Insights from population responses: decoding the direction of textured surfaces scanned across the finger. (A, Left) Three textured surfaces were scanned along the direction indicated by the yellow arrow over a patch of fingertip (denoted by the circle superimposed on the fingertip in A, Right) in 16 directions (shown with arrows on the fingertip). (B) Location of sampled afferents over the contact area for each class. Segments between afferents show pairs selected to compute cross-correlations. (C) Responses of three example afferents to different textures (labeled T1–T3 in A) scanned in four directions (angles on the left are relative to distal direction). (D) Cross-correlogram of a selected RA pair in response to 16 different directions. The gray trace shows the expected peak in the cross-correlogram given a pair of identical neurons responding to a sinusoidal grating. The resulting trace is a cosine with amplitude that is determined by distance between the RFs divided by the stimulus speed and phase that depends on their relative orientation. (E) Performance of the direction classifier (across textures) using correlograms for each afferent type and different window durations. Solid lines denote means, and shaded areas are SEMs.

Fig. S6.

Skin mechanics model. (A) Schematic of the hand used in the model. The reference coordinate system is centered on the center of the index fingertip. Different hand regions are defined that determine the innervation densities of the different afferent types. (B) Skin deflection profile resulting from the indentation of a circular pin (shown in gray; radius $=2$ mm). (C, Upper) Quasistatic and (C, Lower) dynamic components resulting from a 200-Hz vibration exerted with a single pin (radius $=$ 2 mm; blue trace) or a grid of evenly spaced pins (spacing $=$ 0.1 mm; radius $=$ 0.05 mm). Receptor depth was set to 0.5 mm.

Fig. S7.

Model validation. (A) Comparison of spike timing precision between the IF and LNP models. Shown are raster plots of spikes evoked in the three afferent classes by five repetitions of one of the diharmonic stimuli (Left, SA1; Center, RA; Right, PC). Both measured (black) and simulated spikes (IF in blue and LNP in green) are shown. (B) Normalized spike distance between measured and simulated spike trains as a function of timescale (1/$q$). IF actual distance is in blue; LNP actual distance is in green. Shaded lines show the average distance across all conditions in the diharmonic vibration dataset for each afferent model. Dark lines show averages across afferents.
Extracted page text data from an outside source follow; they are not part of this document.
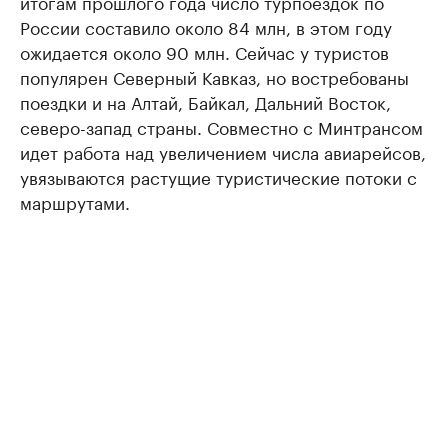
итогам прошлого года число турпоездок по
России составило около 84 млн, в этом году
ожидается около 90 млн. Сейчас у туристов
популярен Северный Кавказ, но востребованы
поездки и на Алтай, Байкал, Дальний Восток,
северо-запад страны. Совместно с Минтрансом
идет работа над увеличением числа авиарейсов,
увязываются растущие туристические потоки с
маршрутами.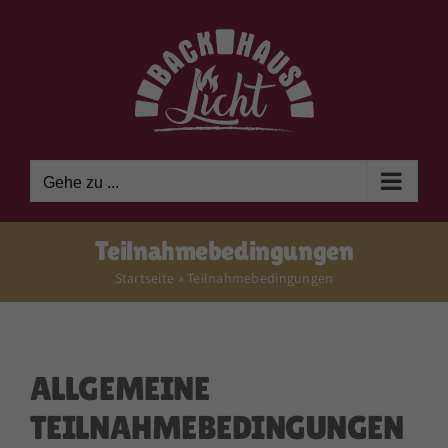
Zum
Inhalt
springen
Gehe zu ...
Teilnahmebedingungen
Startseite
»
Teilnahmebedingungen
ALLGEMEINE
TEILNAHMEBEDINGUNGEN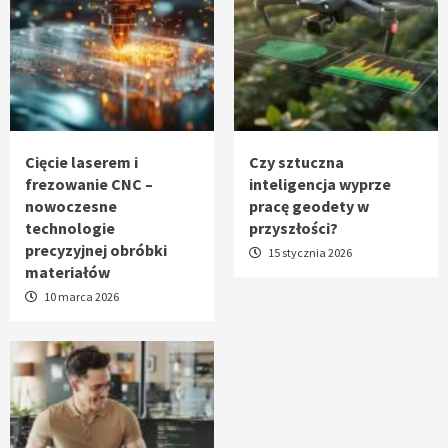
Cięcie laserem i
Czy sztuczna
frezowanie CNC –
inteligencja wyprze
nowoczesne
pracę geodety w
technologie
przyszłości?
precyzyjnej obróbki
15 stycznia 2026
materiałów
10 marca 2026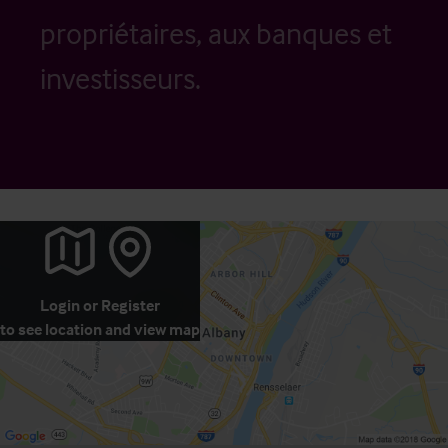
propriétaires, aux banques et
investisseurs.
Login
or
Register
to see location and view map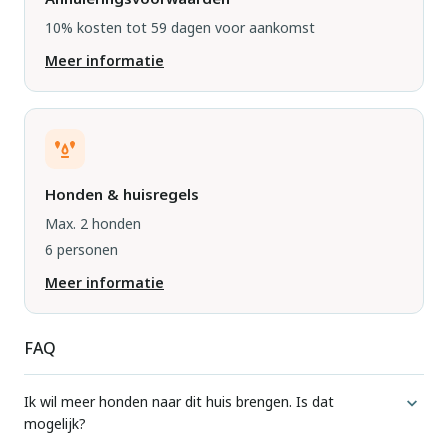
10% kosten tot 59 dagen voor aankomst
Meer informatie
Honden & huisregels
Max. 2 honden
6 personen
Meer informatie
FAQ
Ik wil meer honden naar dit huis brengen. Is dat
mogelijk?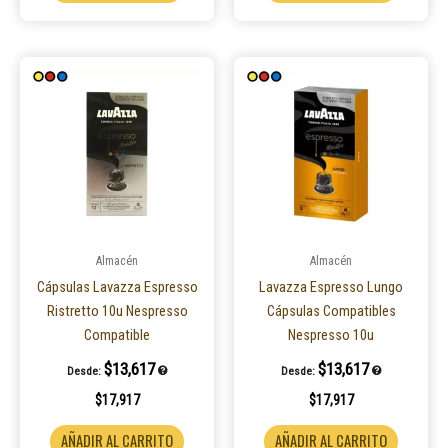
Almacén
Almacén
Cápsulas Lavazza Espresso
Lavazza Espresso Lungo
Ristretto 10u Nespresso
Cápsulas Compatibles
Compatible
Nespresso 10u
$
13,617
$
13,617
Desde:
Desde:
$
17,917
$
17,917
AÑADIR AL CARRITO
AÑADIR AL CARRITO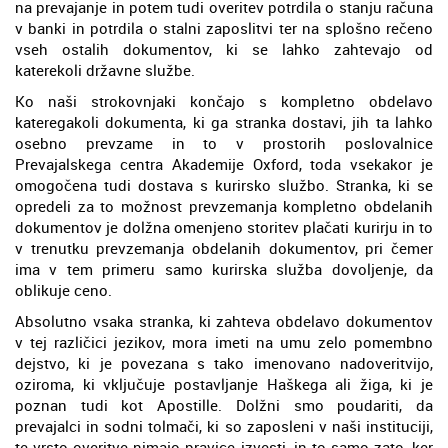
na prevajanje in potem tudi overitev potrdila o stanju računa
v banki in potrdila o stalni zaposlitvi ter na splošno rečeno
vseh ostalih dokumentov, ki se lahko zahtevajo od
katerekoli državne službe.
Ko naši strokovnjaki končajo s kompletno obdelavo
kateregakoli dokumenta, ki ga stranka dostavi, jih ta lahko
osebno prevzame in to v prostorih poslovalnice
Prevajalskega centra Akademije Oxford, toda vsekakor je
omogočena tudi dostava s kurirsko službo. Stranka, ki se
opredeli za to možnost prevzemanja kompletno obdelanih
dokumentov je dolžna omenjeno storitev plačati kurirju in to
v trenutku prevzemanja obdelanih dokumentov, pri čemer
ima v tem primeru samo kurirska služba dovoljenje, da
oblikuje ceno.
Absolutno vsaka stranka, ki zahteva obdelavo dokumentov
v tej različici jezikov, mora imeti na umu zelo pomembno
dejstvo, ki je povezana s tako imenovano nadoveritvijo,
oziroma, ki vključuje postavljanje Haškega ali žiga, ki je
poznan tudi kot Apostille. Dolžni smo poudariti, da
prevajalci in sodni tolmači, ki so zaposleni v naši instituciji,
te vrsto overitve nimajo pravice izvesti, in to samo zato, ker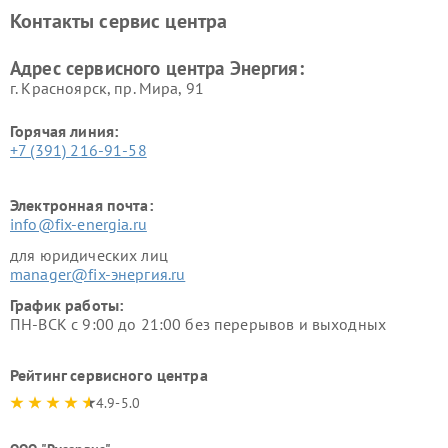
Контакты сервис центра
Адрес сервисного центра Энергия:
г. Красноярск, ​пр. Мира, 91
Горячая линия:
+7 (391) 216-91-58
Электронная почта:
info@fix-energia.ru
для юридических лиц
manager@fix-энергия.ru
График работы:
ПН-ВСК с 9:00 до 21:00 без перерывов и выходных
Рейтинг сервисного центра
4.9-5.0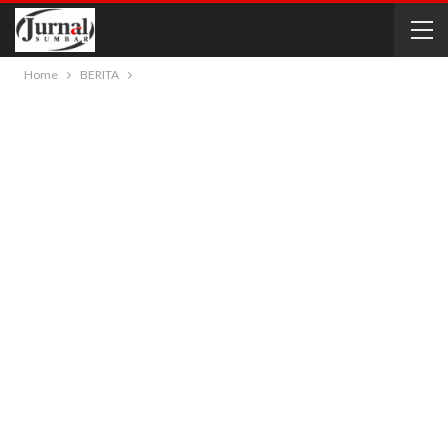
Home
BERITA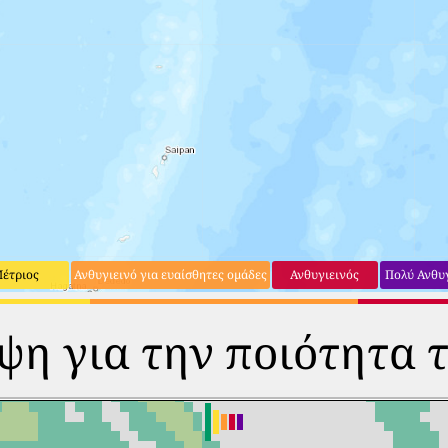
έτριος
Ανθυγιεινό για ευαίσθητες ομάδες
Ανθυγιεινός
Πολύ Ανθυ
η για την ποιότητα 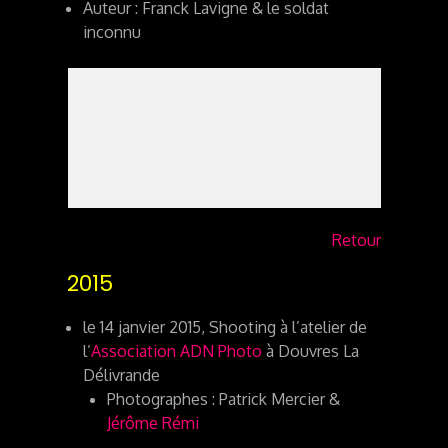
Auteur : Franck Lavigne & le soldat
inconnu
Retour
2015
le 14 janvier 2015, Shooting à l’atelier de
l’
Association ADN Photo
à Douvres La
Délivrande
Photographes : Patrick Mercier &
Jérôme Rémi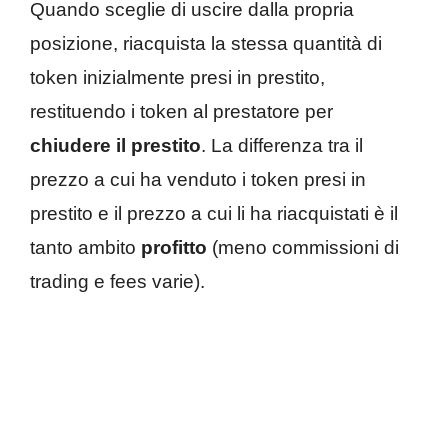
Quando sceglie di uscire dalla propria
posizione, riacquista la stessa quantità di
token inizialmente presi in prestito,
restituendo i token al prestatore per
chiudere il prestito
. La differenza tra il
prezzo a cui ha venduto i token presi in
prestito e il prezzo a cui li ha riacquistati è il
tanto ambito
profitto
(meno commissioni di
trading e fees varie).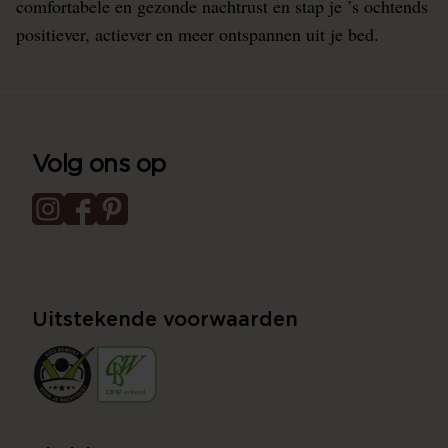
comfortabele en gezonde nachtrust en stap je ’s ochtends
positiever, actiever en meer ontspannen uit je bed.
Volg ons op
Uitstekende voorwaarden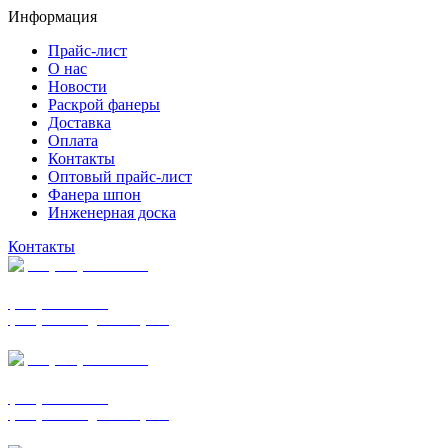
Информация
Прайс-лист
О нас
Новости
Раскрой фанеры
Доставка
Оплата
Контакты
Оптовый прайс-лист
Фанера шпон
Инженерная доска
Контакты
+7 (977) 938-7183
фанера ФСФ ФК
фанера ФОФ для опалубки
+7 (903) 720-0570
фанера ФСФ ФК
фанера ФОФ для опалубки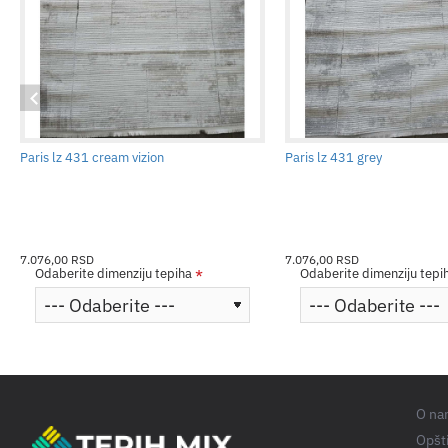
Paris lz 431 cream vizion
Paris lz 431 grey
7.076,00 RSD
7.076,00 RSD
Odaberite dimenziju tepiha
Odaberite dimenziju tepi
O na
Opšti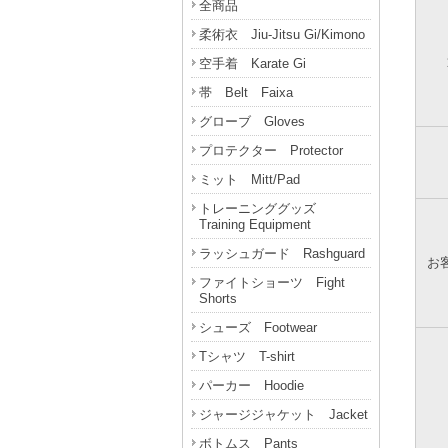
全商品
柔術衣 Jiu-Jitsu Gi/Kimono
空手着 Karate Gi
帯 Belt Faixa
グローブ Gloves
プロテクター Protector
ミット Mitt/Pad
トレーニンググッズ
Training Equipment
ラッシュガード Rashguard
お
ファイトショーツ Fight
Shorts
シューズ Footwear
Tシャツ T-shirt
パーカー Hoodie
ジャージジャケット Jacket
ボトムス Pants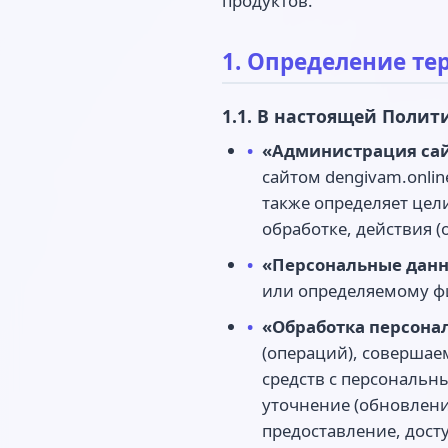
продуктов.
1. Определение т
1.1. В настоящей Поли
«Администрация са
сайтом dengivam.onli
также определяет цел
обработке, действия 
«Персональные дан
или определяемому фи
«Обработка персона
(операций), совершае
средств с персональн
уточнение (обновлени
предоставление, дост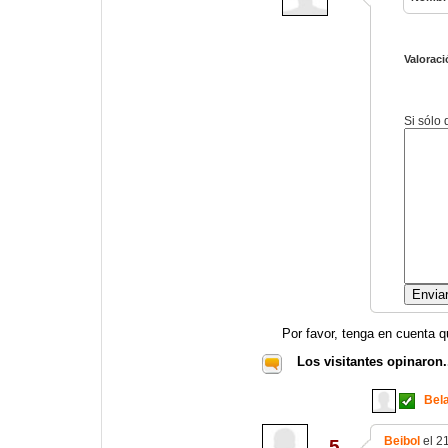
Valoraci
Si sólo
Por favor, tenga en cuenta q
Los visitantes opinaron.
Bel
Beibol
el 2
5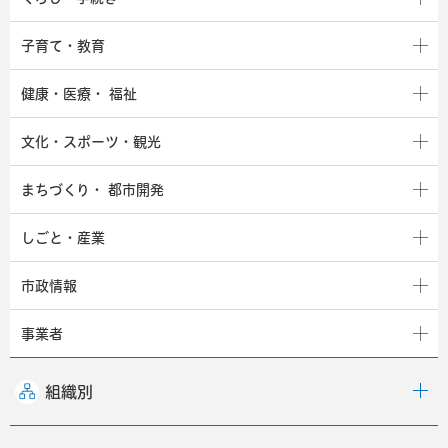
子育て・教育
健康・医療・
福祉
文化・スポーツ・観光
まちづくり・
都市開発
しごと・産業
市政情報
事業者
組織別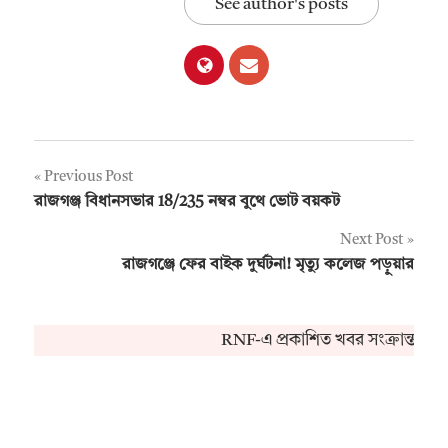
See author's posts
Post
Previous Post
রাজগঞ্জ বিধানসভার 18/235 নম্বর বুথে ভোট বয়কট
navigation
Next Post
রাজগঞ্জে ফের বাইক দুর্ঘটনা! মৃত্যু কলেজ পড়ুয়ার
RNF-এ প্রকাশিত খবর সংক্রান্ত কো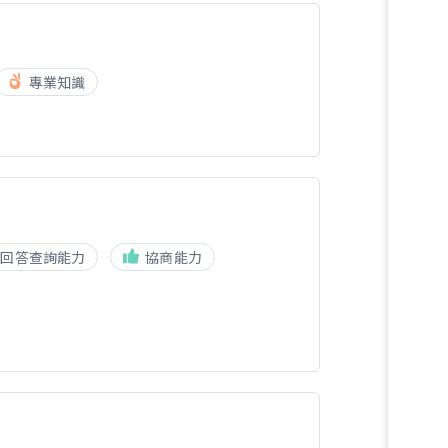
專業知識
回答查詢能力
協商能力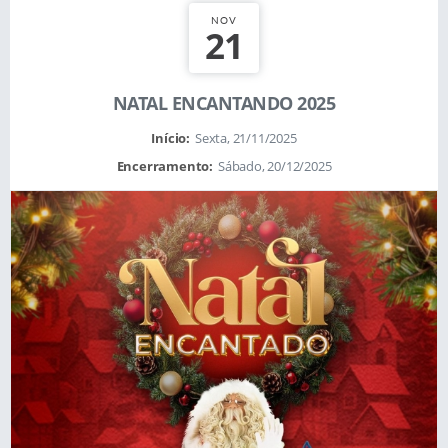
NOV
21
NATAL ENCANTANDO 2025
Início:
Sexta, 21/11/2025
Encerramento:
Sábado, 20/12/2025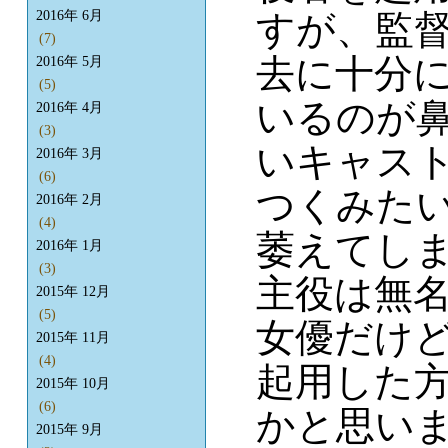
すが、監
2016年 6月
(7)
去に十分
2016年 5月
(5)
いるのが
2016年 4月
(3)
いキャス
2016年 3月
(6)
つくみた
2016年 2月
(4)
萎えてし
2016年 1月
(3)
主役は無名
2015年 12月
(5)
女優だけ
2015年 11月
(4)
起用した
2015年 10月
(6)
かと思い
2015年 9月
Red traces (DIFF) show the difference between predictions of the two models: the IF model is better than LNP at all timescales but especially at the timescales that have been shown to be most informative for the different afferent classes (10 ms for SA1, 5 ms for RA, and 1 ms for PC). (C–E) Reduced model fits. Removing or clamping IF model parameters during the fitting process leads to impaired accuracy in reproducing well-known afferents response properties as illustrated in C–E. (C) Missing entrainment plateaus for a PC model at three different frequencies when the model was refit without postspike inhibition (parameters 11 and 12). (D) Absolute thresholds that were roughly one-half an order of magnitude too low when a PC model was refit with the decay variable clamped. (E) Excessive firing rates when a PC model was fit without a saturation term.

Fig. S8.

Spike timing precision. Difference in normalized distance between simulated (blue) and jittered (green) spike trains to measured spike trains for three afferent classes as a function of temporal resolution. The pairwise difference between the two distances is shown in red. Each row corresponds to a different jitter SD value (1, 2, 5, and 10 ms). Shaded lines show means for individual afferents, and dark lines show means across afferents. The orange vertical lines correspond to the mean distance differences caused by difference in spike count. The red line being below the orange line indicates that the simulated responses are closer to the measured response than the jittered ones.